◆ What is expected
Below are records. Return each one exactly as written.

◆ Material for this exercise
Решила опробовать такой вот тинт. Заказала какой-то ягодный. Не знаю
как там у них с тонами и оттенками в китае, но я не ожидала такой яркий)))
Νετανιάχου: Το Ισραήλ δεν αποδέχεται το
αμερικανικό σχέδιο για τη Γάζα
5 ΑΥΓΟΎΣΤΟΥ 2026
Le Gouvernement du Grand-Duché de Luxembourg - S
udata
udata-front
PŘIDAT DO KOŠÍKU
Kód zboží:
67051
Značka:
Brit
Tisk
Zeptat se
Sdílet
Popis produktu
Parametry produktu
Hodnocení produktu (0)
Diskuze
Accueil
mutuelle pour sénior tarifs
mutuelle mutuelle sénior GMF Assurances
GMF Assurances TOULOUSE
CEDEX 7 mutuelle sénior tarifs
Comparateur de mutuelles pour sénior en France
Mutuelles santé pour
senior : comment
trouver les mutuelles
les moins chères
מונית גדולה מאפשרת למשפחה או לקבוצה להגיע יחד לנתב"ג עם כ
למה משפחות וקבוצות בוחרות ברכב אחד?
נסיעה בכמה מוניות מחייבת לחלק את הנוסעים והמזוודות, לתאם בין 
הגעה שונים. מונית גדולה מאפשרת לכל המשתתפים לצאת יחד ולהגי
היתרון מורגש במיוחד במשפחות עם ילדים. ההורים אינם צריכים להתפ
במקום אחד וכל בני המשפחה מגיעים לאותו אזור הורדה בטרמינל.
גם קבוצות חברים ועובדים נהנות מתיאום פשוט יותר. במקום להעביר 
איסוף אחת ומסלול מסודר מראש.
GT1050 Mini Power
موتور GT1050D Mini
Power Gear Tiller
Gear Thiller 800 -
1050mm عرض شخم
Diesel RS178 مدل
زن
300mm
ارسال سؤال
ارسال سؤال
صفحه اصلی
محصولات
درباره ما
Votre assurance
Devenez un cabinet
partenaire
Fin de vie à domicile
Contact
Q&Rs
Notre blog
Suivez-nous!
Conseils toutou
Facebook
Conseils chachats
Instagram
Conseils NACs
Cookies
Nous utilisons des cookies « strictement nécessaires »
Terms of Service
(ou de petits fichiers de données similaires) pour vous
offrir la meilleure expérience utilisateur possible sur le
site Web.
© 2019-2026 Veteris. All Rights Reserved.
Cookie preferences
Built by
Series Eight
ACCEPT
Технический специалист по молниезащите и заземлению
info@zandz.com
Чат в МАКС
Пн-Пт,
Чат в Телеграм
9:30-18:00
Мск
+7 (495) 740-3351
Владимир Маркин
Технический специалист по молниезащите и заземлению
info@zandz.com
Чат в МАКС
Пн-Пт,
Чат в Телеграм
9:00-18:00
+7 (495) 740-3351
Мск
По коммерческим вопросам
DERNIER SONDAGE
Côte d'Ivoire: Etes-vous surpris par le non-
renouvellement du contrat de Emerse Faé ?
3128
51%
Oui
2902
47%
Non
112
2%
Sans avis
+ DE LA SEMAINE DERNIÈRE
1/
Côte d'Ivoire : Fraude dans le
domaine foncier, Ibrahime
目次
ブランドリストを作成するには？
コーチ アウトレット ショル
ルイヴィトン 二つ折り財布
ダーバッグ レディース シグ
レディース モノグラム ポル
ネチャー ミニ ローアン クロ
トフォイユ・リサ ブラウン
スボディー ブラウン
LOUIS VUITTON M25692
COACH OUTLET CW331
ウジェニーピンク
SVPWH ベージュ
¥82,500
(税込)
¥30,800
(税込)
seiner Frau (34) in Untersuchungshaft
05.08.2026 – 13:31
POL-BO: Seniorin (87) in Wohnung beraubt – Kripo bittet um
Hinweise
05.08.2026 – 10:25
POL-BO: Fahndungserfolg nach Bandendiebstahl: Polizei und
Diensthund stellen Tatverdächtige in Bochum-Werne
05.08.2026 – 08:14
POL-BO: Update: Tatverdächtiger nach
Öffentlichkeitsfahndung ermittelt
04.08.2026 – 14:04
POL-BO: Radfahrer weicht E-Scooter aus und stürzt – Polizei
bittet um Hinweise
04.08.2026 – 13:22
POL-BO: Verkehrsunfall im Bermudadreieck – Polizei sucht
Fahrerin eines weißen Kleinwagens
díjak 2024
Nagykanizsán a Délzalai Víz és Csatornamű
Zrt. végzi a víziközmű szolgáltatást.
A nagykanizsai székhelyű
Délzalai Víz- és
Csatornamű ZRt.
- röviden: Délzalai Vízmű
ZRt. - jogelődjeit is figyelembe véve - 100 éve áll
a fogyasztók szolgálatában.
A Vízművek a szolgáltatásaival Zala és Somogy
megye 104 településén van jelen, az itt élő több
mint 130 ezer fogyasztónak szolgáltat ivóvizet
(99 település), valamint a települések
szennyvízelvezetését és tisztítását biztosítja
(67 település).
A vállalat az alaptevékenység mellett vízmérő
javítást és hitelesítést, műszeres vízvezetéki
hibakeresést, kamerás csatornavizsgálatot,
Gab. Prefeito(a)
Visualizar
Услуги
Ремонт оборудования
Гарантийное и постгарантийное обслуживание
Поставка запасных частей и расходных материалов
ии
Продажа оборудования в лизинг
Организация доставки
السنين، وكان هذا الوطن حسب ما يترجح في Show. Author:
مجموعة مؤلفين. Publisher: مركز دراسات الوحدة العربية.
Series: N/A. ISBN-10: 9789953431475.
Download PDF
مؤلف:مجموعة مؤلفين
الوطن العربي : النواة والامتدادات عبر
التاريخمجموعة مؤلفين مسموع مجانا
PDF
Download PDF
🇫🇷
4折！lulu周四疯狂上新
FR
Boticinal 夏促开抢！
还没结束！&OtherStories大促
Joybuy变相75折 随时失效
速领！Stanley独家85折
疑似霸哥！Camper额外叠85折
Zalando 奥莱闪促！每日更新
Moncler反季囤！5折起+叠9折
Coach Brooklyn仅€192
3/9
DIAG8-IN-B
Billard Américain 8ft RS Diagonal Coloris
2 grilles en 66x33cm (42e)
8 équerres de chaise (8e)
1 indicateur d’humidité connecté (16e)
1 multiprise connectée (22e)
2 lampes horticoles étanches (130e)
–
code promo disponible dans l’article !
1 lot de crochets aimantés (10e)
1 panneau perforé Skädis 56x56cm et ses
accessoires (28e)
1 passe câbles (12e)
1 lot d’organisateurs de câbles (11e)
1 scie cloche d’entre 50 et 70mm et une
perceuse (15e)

◆ Result for this exercise
Решила опробовать такой вот тинт. Заказала какой-то ягодный. Не знаю
как там у них с тонами и оттенками в китае, но я не ожидала такой яркий)))
Νετανιάχου: Το Ισραήλ δεν αποδέχεται το
αμερικανικό σχέδιο για τη Γάζα
5 ΑΥΓΟΎΣΤΟΥ 2026
Le Gouvernement du Grand-Duché de Luxembourg - S
udata
udata-front
PŘIDAT DO KOŠÍKU
Kód zboží:
67051
Značka:
Brit
Tisk
Zeptat se
Sdílet
Popis produktu
Parametry produktu
Hodnocení produktu (0)
Diskuze
Accueil
mutuelle pour sénior tarifs
mutuelle mutuelle sénior GMF Assurances
GMF Assurances TOULOUSE
CEDEX 7 mutuelle sénior tarifs
Comparateur de mutuelles pour sénior en France
Mutuelles santé pour
senior : comment
trouver les mutuelles
les moins chères
מונית גדולה מאפשרת למשפחה או לקבוצה להגיע יחד לנתב"ג עם כ
למה משפחות וקבוצות בוחרות ברכב אחד?
נסיעה בכמה מוניות מחייבת לחלק את הנוסעים והמזוודות, לתאם בין 
הגעה שונים. מונית גדולה מאפשרת לכל המשתתפים לצאת יחד ולהגי
היתרון מורגש במיוחד במשפחות עם ילדים. ההורים אינם צריכים להתפ
במקום אחד וכל בני המשפחה מגיעים לאותו אזור הורדה בטרמינל.
גם קבוצות חברים ועובדים נהנות מתיאום פשוט יותר. במקום להעביר 
איסוף אחת ומסלול מסודר מראש.
GT1050 Mini Power
موتور GT1050D Mini
Power Gear Tiller
Gear Thiller 800 -
1050mm عرض شخم
Diesel RS178 مدل
زن
300mm
ارسال سؤال
ارسال سؤال
صفحه اصلی
محصولات
درباره ما
Votre assurance
Devenez un cabinet
partenaire
Fin de vie à domicile
Contact
Q&Rs
Notre blog
Suivez-nous!
Conseils toutou
Facebook
Conseils chachats
Instagram
Conseils NACs
Cookies
Nous utilisons des cookies « strictement nécessaires »
Terms of Service
(ou de petits fichiers de données similaires) pour vous
offrir la meilleure expérience utilisateur possible sur le
site Web.
© 2019-2026 Veteris. All Rights Reserved.
Cookie preferences
Built by
Series Eight
ACCEPT
Технический специалист по молниезащите и заземлению
info@zandz.com
Чат в МАКС
Пн-Пт,
Чат в Телеграм
9:30-18:00
Мск
+7 (495) 740-3351
Владимир Маркин
Технический специалист по молниезащите и заземлению
info@zandz.com
Чат в МАКС
Пн-Пт,
Чат в Телеграм
9:00-18:00
+7 (495) 740-3351
Мск
По коммерческим вопросам
DERNIER SONDAGE
Côte d'Ivoire: Etes-vous surpris par le non-
renouvellement du contrat de Emerse Faé ?
3128
51%
Oui
2902
47%
Non
112
2%
Sans avis
+ DE LA SEMAINE DERNIÈRE
1/
Côte d'Ivoire : Fraude dans le
domaine foncier, Ibrahime
目次
ブランドリストを作成するには？
コーチ アウトレット ショル
ルイヴィトン 二つ折り財布
ダーバッグ レディース シグ
レディース モノグラム ポル
ネチャー ミニ ローアン クロ
トフォイユ・リサ ブラウン
スボディー ブラウン
LOUIS VUITTON M25692
COACH OUTLET CW331
ウジェニーピンク
SVPWH ベージュ
¥82,500
(税込)
¥30,800
(税込)
seiner Frau (34) in Untersuchungshaft
05.08.2026 – 13:31
POL-BO: Seniorin (87) in Wohnung beraubt – Kripo bittet um
Hinweise
05.08.2026 – 10:25
POL-BO: Fahndungserfolg nach Bandendiebstahl: Polizei und
Diensthund stellen Tatverdächtige in Bochum-Werne
05.08.2026 – 08:14
POL-BO: Update: Tatverdächtiger nach
Öffentlichkeitsfahndung ermittelt
04.08.2026 – 14:04
POL-BO: Radfahrer weicht E-Scooter aus und stürzt – Polizei
bittet um Hinweise
04.08.2026 – 13:22
POL-BO: Verkehrsunfall im Bermudadreieck – Polizei sucht
Fahrerin eines weißen Kleinwagens
díjak 2024
Nagykanizsán a Délzalai Víz és Csatornamű
Zrt. végzi a víziközmű szolgáltatást.
A nagykanizsai székhelyű
Délzalai Víz- és
Csatornamű ZRt.
- röviden: Délzalai Vízmű
ZRt. - jogelődjeit is figyelembe véve - 100 éve áll
a fogyasztók szolgálatában.
A Vízművek a szolgáltatásaival Zala és Somogy
megye 104 településén van jelen, az itt élő több
mint 130 ezer fogyasztónak szolgáltat ivóvizet
(99 település), valamint a települések
szennyvízelvezetését és tisztítását biztosítja
(67 település).
A vállalat az alaptevékenység mellett vízmérő
javítást és hitelesítést, műszeres vízvezetéki
hibakeresést, kamerás csatornavizsgálatot,
Gab. Prefeito(a)
Visualizar
Услуги
Ремонт оборудования
Гарантийное и постгарантийное обслуживание
Поставка запасных частей и расходных материалов
ии
Продажа оборудования в лизинг
Организация доставки
السنين، وكان هذا الوطن حسب ما يترجح في Show. Author:
مجموعة مؤلفين. Publisher: مركز دراسات الوحدة العربية.
Series: N/A. ISBN-10: 9789953431475.
Download PDF
مؤلف:مجموعة مؤلفين
الوطن العربي : النواة والامتدادات عبر
التاريخمجموعة مؤلفين مسموع مجانا
PDF
Download PDF
🇫🇷
4折！lulu周四疯狂上新
FR
Boticinal 夏促开抢！
还没结束！&OtherStories大促
Joybuy变相75折 随时失效
速领！Stanley独家85折
疑似霸哥！Camper额外叠85折
Zalando 奥莱闪促！每日更新
Moncler反季囤！5折起+叠9折
Coach Brooklyn仅€192
3/9
DIAG8-IN-B
Billard Américain 8ft RS Diagonal Coloris
2 grilles en 66x33cm (42e)
8 équerres de chaise (8e)
1 indicateur d’humidité connecté (16e)
1 multiprise connectée (22e)
2 lampes horticoles étanches (130e)
–
code promo disponible dans l’article !
1 lot de crochets aimantés (10e)
1 panneau perforé Skädis 56x56cm et ses
accessoires (28e)
1 passe câbles (12e)
1 lot d’organisateurs de câbles (11e)
1 scie cloche d’entre 50 et 70mm et une
perceuse (15e)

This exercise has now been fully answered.